To this end, Viet Nam is also looking to consolidate and scale its operations to meet the needs of agribusiness.
The small scale of most Vietnamese farms makes it difficult for agribusiness to make the most from local production, according to Nguyen Van Khai, CEO of Pan Group, an integrated agriculture and food manufacturer.
“Instead of dealing with one large producer, as is often the case in Western countries, companies operating in Viet Nam have to deal with multiple small landholders,” Khai told OBG. “If you are dealing with 300ha in Viet Nam, you have to work with 300 people.”
Improving quality for export
While Viet Nam’s agricultural exports are on the rise – recording a 11 per cent year-on-year (y-o-y) increase to $10.2bn in the first quarter of 2016, and are expected to grow by between 4 per cent and 6 per cent annually – its products are perceived as being of lower value and quality.
The government is already looking to take suggestions from the World Bank report on board to overhaul the agricultural sector through the greater use of advanced technology and techniques for value-added processing.
According to Nguyen Xuan Cuong, the minister of agriculture and rural development, broadening the base of its export market is also a priority.
“In the long run, we should focus more on official trade with China while expanding our foreign trade with Japan, the US, Australia, the EU and others,” he told local media in September. “This is the right path for agricultural development.”
Currently, some 35 per cent of Viet Nam’s agricultural shipments are destined for the Chinese market, a level likely to rise this year, with exports to its northern neighbour rising 47% y-o-y in the first four months of 2016, according to ministry data.
At the end of September, the Asian Development Bank (ADB) lowered its forecast for Viet Nam’s economic growth, projecting GDP to expand by 6 per cent this year, down on its initial estimate of 6.7 per cent made in March.

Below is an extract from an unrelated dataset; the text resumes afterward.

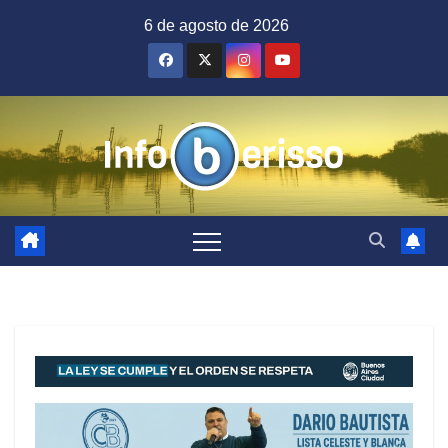
Saltar
6 de agosto de 2026
al
contenido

The bank also revised its outlook for next year to 6.3% from earlier estimates of 6.5 per cent.
One of the key reasons for the downward revision was the weaker performance of Viet Nam’s agriculture sector, with the ADB citing recent drought conditions in the Mekong Delta and Central Highlands regions, along with falling global commodity prices impacting export returns.
Environment for change
In addition to the effects of climatic conditions on output, the environmental impact of poor agricultural practices is also becoming a growing concern for the sector, as Viet Nam looks to expand its industry for export.
‘“Business-as-usual’ is no longer an option for the sector – growth has slowed down, it is vulnerable to climate hazards and leaves a large environmental footprint,” Ousmane Dione, country director for Vietnam at the World Bank, said at a press conference in September.
In early October, for example, tonnes of fish washed ashore at West Lake, Ha Noi’s largest freshwater lake, while in April an incident at Formosa Ha Tinh Steel’s plant led to fish deaths, local media reported.
In a bid to address environmental issues, a joint delegation from the Ministry of Industry and Trade and Ministry of Environment and Natural Resources is planning to look into factories’ production and waste treatment facilities, which pose a risk to water contamination, according to press reports.
At the same time, the private sector is also looking to boost efforts in this area.
“Resources and waste management are key sectors in which foreign firms are able to contribute to Viet Nam’s development,” Guillaume Crouzet, general director of the French Chamber of Commerce in Vietnam, told OBG. “One of the elements that help a foreign firm decide to invest in Viet Nam is access to proper resources.”